Sarkozy: “It woz Mandy wot lost it!”

Diminutive Euro-bully sees French

Gloire & best laid plans going down the pan

In the confusion into which the EuroNabobery has been thrown following last week’s Irish referendum, they continue to run around like so many headless chickens. And the field around which they run is highly fecund, producing an almost endless supply of damaging remarks, all grist to the mill of those opposed to the EU’s assault on democracy.

Thus Brian Cowen, hapless Taoiseach of Ireland, after his brush with an auto de fé at the hands of the Holy Office of the Inquisition, said the first thing that came into what he is pleased to call his mind:

“For all of us, the will of the people is sovereign. They have spoken at the ballot box, the ultimate democratic forum, and the Government accepts their verdict.

“The principles of democracy must be the threads that weave the fabric of the European Union. I am sure this is a view you all share. I acknowledge that our vote has obvious implications for our partners here around this table.”
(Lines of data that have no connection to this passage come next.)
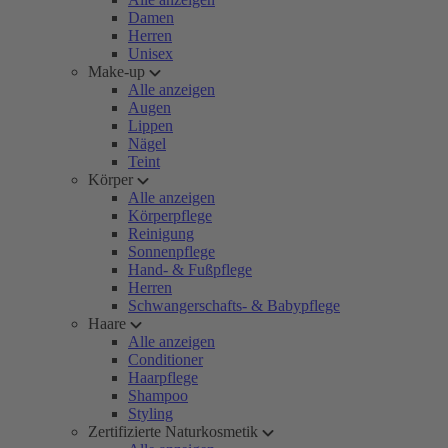
Damen
Herren
Unisex
Make-up
Alle anzeigen
Augen
Lippen
Nägel
Teint
Körper
Alle anzeigen
Körperpflege
Reinigung
Sonnenpflege
Hand- & Fußpflege
Herren
Schwangerschafts- & Babypflege
Haare
Alle anzeigen
Conditioner
Haarpflege
Shampoo
Styling
Zertifizierte Naturkosmetik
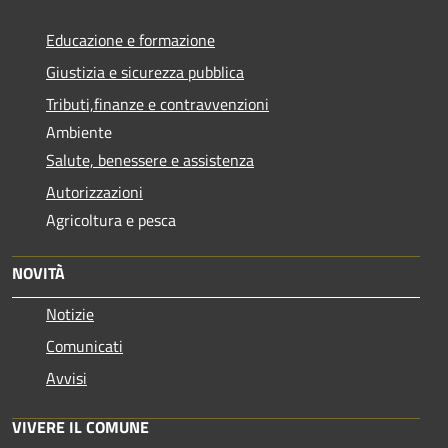
Educazione e formazione
Giustizia e sicurezza pubblica
Tributi,finanze e contravvenzioni
Ambiente
Salute, benessere e assistenza
Autorizzazioni
Agricoltura e pesca
NOVITÀ
Notizie
Comunicati
Avvisi
VIVERE IL COMUNE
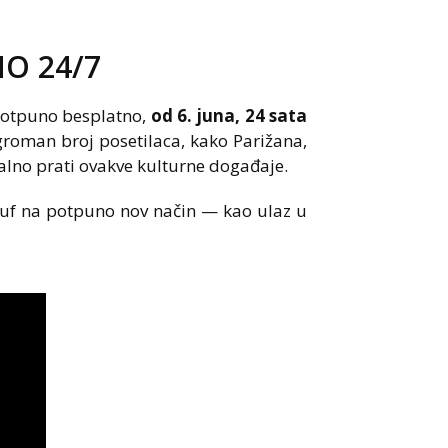
NO 24/7
 potpuno besplatno,
od 6. juna, 24 sata
groman broj posetilaca, kako Parižana,
onalno prati ovakve kulturne događaje.
euf na potpuno nov način — kao ulaz u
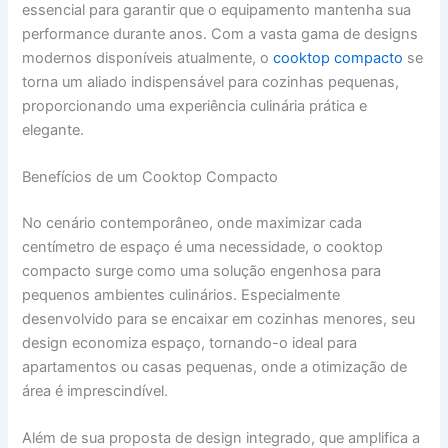
essencial para garantir que o equipamento mantenha sua
performance durante anos. Com a vasta gama de designs
modernos disponíveis atualmente, o
cooktop compacto
se
torna um aliado indispensável para cozinhas pequenas,
proporcionando uma experiência culinária prática e
elegante.
Benefícios de um Cooktop Compacto
No cenário contemporâneo, onde maximizar cada
centímetro de espaço é uma necessidade, o cooktop
compacto surge como uma solução engenhosa para
pequenos ambientes culinários. Especialmente
desenvolvido para se encaixar em cozinhas menores, seu
design economiza espaço, tornando-o ideal para
apartamentos ou casas pequenas, onde a otimização de
área é imprescindível.
Além de sua proposta de design integrado, que amplifica a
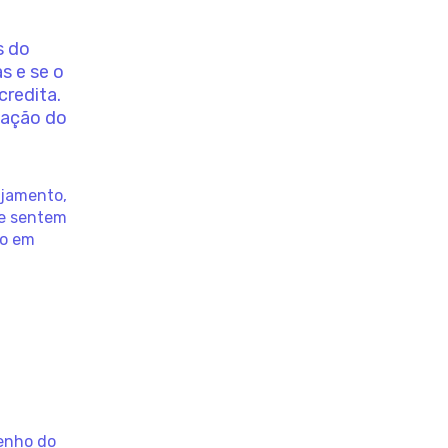
s do
s e se o
credita.
eação do
ajamento,
e sentem
do em
enho do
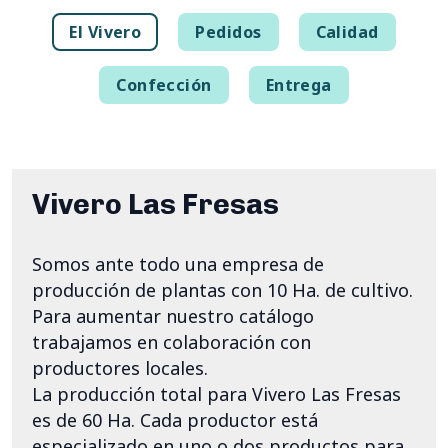
El Vivero
Pedidos
Calidad
Confección
Entrega
Vivero Las Fresas
Somos ante todo una empresa de
producción de plantas con 10 Ha. de cultivo.
Para aumentar nuestro catálogo
trabajamos en colaboración con
productores locales.
La producción total para Vivero Las Fresas
es de 60 Ha. Cada productor está
especializado en uno o dos productos para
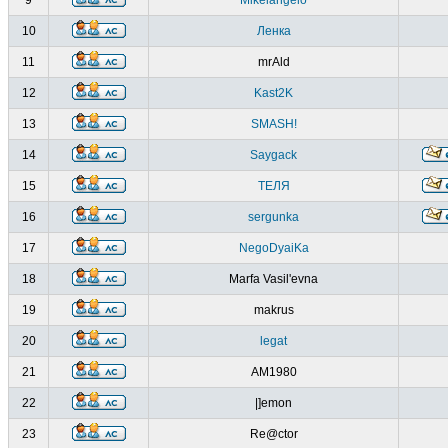
9
Mikelangelo
10
Ленка
11
mrAld
12
Kast2K
13
SMASH!
14
Saygack
15
ТЕЛЯ
16
sergunka
17
NegoDyaiKa
18
Marfa Vasil'evna
19
makrus
20
legat
21
AM1980
22
|]emon
23
Re@ctor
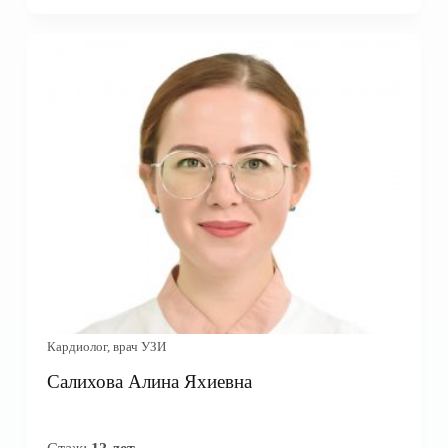
Кардиолог, врач УЗИ
Салихова Алина Яхиевна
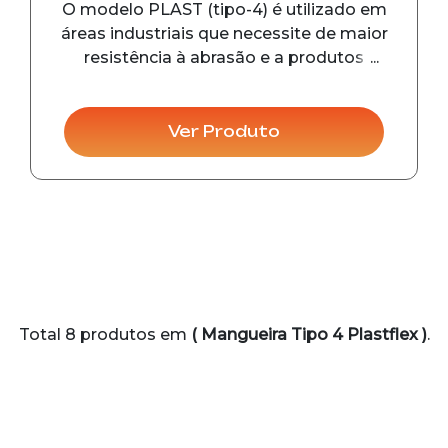
O modelo PLAST (tipo-4) é utilizado em
áreas industriais que necessite de maior
resistência à abrasão e a produtos
químicos. As conexões possuem diâmetro
de 45 mm (1. ½”) e 65 mm (2.1/2”), pressão
de trabalho de 14 kgf/cm², pressão de
Ver Produto
prova 28 kgf/cm², pr
Total 8 produtos em
( Mangueira Tipo 4 Plastflex )
.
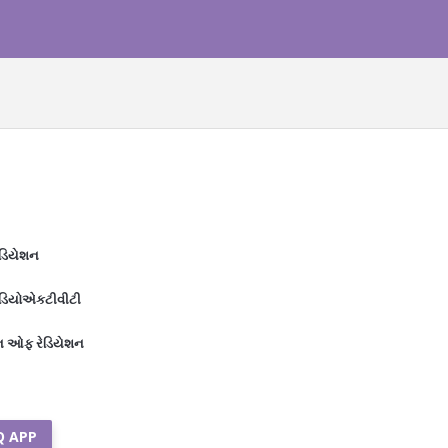
ેડિયેશન
ેડિયોએકટીવીટી
શન ઓફ રેડિયેશન
Q APP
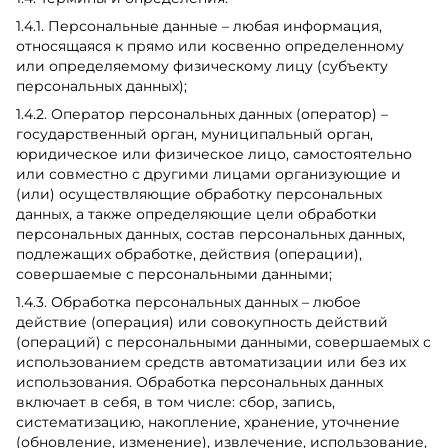
1.4.1. Персональные данные – любая информация,
относящаяся к прямо или косвенно определенному
или определяемому физическому лицу (субъекту
персональных данных);
1.4.2. Оператор персональных данных (оператор) –
государственный орган, муниципальный орган,
юридическое или физическое лицо, самостоятельно
или совместно с другими лицами организующие и
(или) осуществляющие обработку персональных
данных, а также определяющие цели обработки
персональных данных, состав персональных данных,
подлежащих обработке, действия (операции),
совершаемые с персональными данными;
1.4.3. Обработка персональных данных – любое
действие (операция) или совокупность действий
(операций) с персональными данными, совершаемых с
использованием средств автоматизации или без их
использования. Обработка персональных данных
включает в себя, в том числе: сбор, запись,
систематизацию, накопление, хранение, уточнение
(обновление, изменение), извлечение, использование,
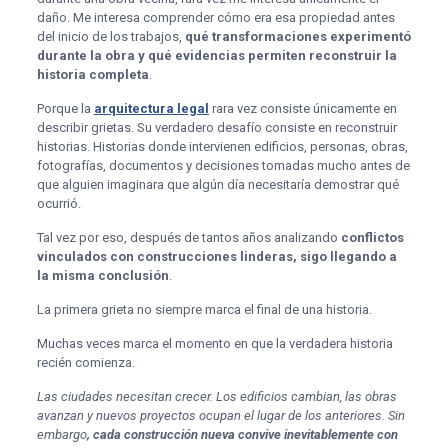
daño. Me interesa comprender cómo era esa propiedad antes
del inicio de los trabajos,
qué transformaciones experimentó
durante la obra y qué evidencias permiten reconstruir la
historia completa
.
Porque la
arquitectura legal
rara vez consiste únicamente en
describir grietas. Su verdadero desafío consiste en reconstruir
historias. Historias donde intervienen edificios, personas, obras,
fotografías, documentos y decisiones tomadas mucho antes de
que alguien imaginara que algún día necesitaría demostrar qué
ocurrió.
Tal vez por eso, después de tantos años analizando
conflictos
vinculados con construcciones linderas, sigo llegando a
la misma conclusión
.
La primera grieta no siempre marca el final de una historia.
Muchas veces marca el momento en que la verdadera historia
recién comienza.
Las ciudades necesitan crecer. Los edificios cambian, las obras
avanzan y nuevos proyectos ocupan el lugar de los anteriores. Sin
embargo
, cada construcción nueva convive inevitablemente con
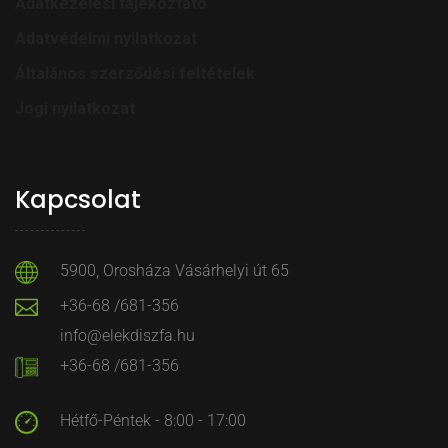
Adatkezelési tájékoztató
Adatvédelmi nyilatkozat
Általános szerződési feltételek
Jogi nyilatkozat
Kapcsolat
5900, Orosháza Vásárhelyi út 65
+36-68 /681-356
info@elekdiszfa.hu
+36-68 /681-356
Hétfő-Péntek - 8:00 - 17:00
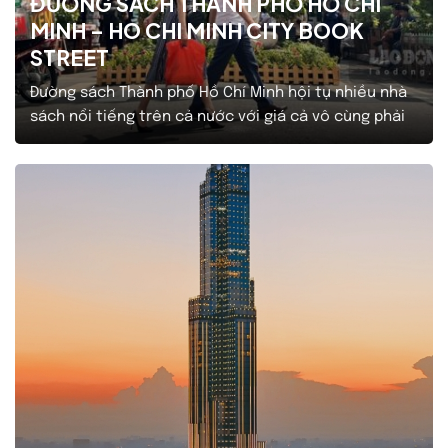
ĐƯỜNG SÁCH THÀNH PHỐ HỒ CHÍ
MINH – HO CHI MINH CITY BOOK
STREET
Đường sách Thành phố Hồ Chí Minh hội tụ nhiều nhà
sách nổi tiếng trên cả nước với giá cả vô cùng phải
chăng. Các đơn vị, công ty phát hành đều xuất hiện
ở đây như: Nhà xuất bản Tổng hợp Thành phố Hồ Chí
Minh, Kim Đồng, Nhã Nam, Thái Hà, Alpha Books……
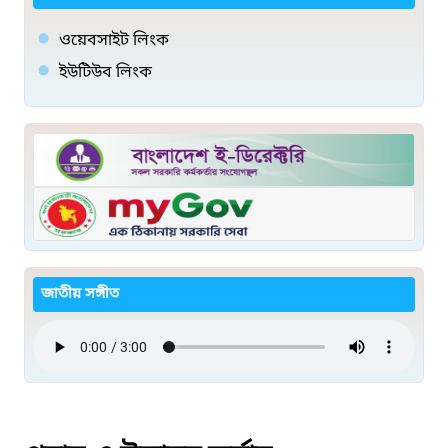
ওয়েবসাইট লিংক
ইউটিউব লিংক
জাতীয় সঙ্গীত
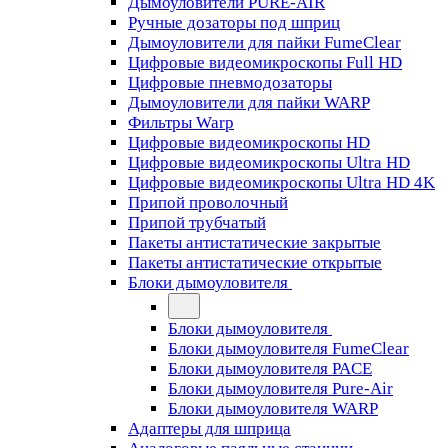
Дымоуловители PURE-AIR
Ручные дозаторы под шприц
Дымоуловители для пайки FumeClear
Цифровые видеомикроскопы Full HD
Цифровые пневмодозаторы
Дымоуловители для пайки WARP
Фильтры Warp
Цифровые видеомикроскопы HD
Цифровые видеомикроскопы Ultra HD
Цифровые видеомикроскопы Ultra HD 4K
Припой проволочный
Припой трубчатый
Пакеты антистатические закрытые
Пакеты антистатические открытые
Блоки дымоуловителя
Блоки дымоуловителя
Блоки дымоуловителя FumeClear
Блоки дымоуловителя PACE
Блоки дымоуловителя Pure-Air
Блоки дымоуловителя WARP
Адаптеры для шприца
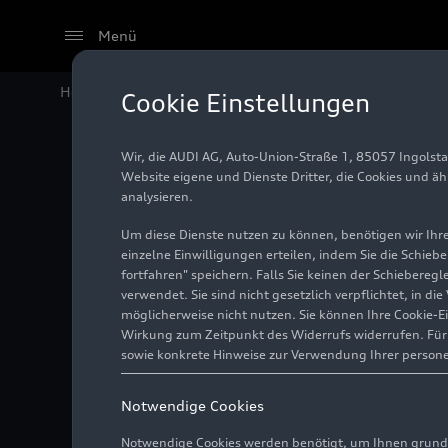
Menü
Home
Audi Media Center
Videos
Audi Q6
e-tron
in
Cookie Einstellungen
Wir, die AUDI AG, Auto-Union-Straße 1, 85057 Ingolst
Website eigene und Dienste Dritter, die Cookies und ä
analysieren.
Um diese Dienste nutzen zu können, benötigen wir Ihre 
einzelne Einwilligungen erteilen, indem Sie die Schieb
fortfahren" speichern. Falls Sie keinen der Schiebere
verwendet. Sie sind nicht gesetzlich verpflichtet, in d
möglicherweise nicht nutzen. Sie können Ihre Cookie-E
Wirkung zum Zeitpunkt des Widerrufs widerrufen. Für d
sowie konkrete Hinweise zur Verwendung Ihrer person
Notwendige Cookies
Notwendige Cookies werden benötigt, um Ihnen grundl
[Irish Times, 20 June 2008]

So shocked is he at the decisive rejection by the people of the country of which he finds himself Prime Minister that he can only dig himself deeper in the mire. Were any of it true, however, the word out of Brussels would be that the Treaty of Lisbon had been sent to the great shredder in the basement of the Berlaymont Building that normally works overtime destroying any evidence of impropriety in the claiming of expenses by Eurocrats and MEPs.

Instead we know only too well that the EuroNabobery, far from thinking of the ballot box as “the ultimate democratic forum”, is determined to avoid if at all possible letting the sovereign peoples of Europe do anything so dangerous as be allowed to go any where near a ballot box lest they too might trash their precious Treaty.

So when Taoiseach Cowen opined about ‘the principles of democracy’ being the ‘threads that weave the fabric of the European Union’, you might well have heard in the background the angry expostulations of his assembled confrères cursing every word he said. Truth it might be but not a truth that the anti-democrats who now rule us want expressing at any price.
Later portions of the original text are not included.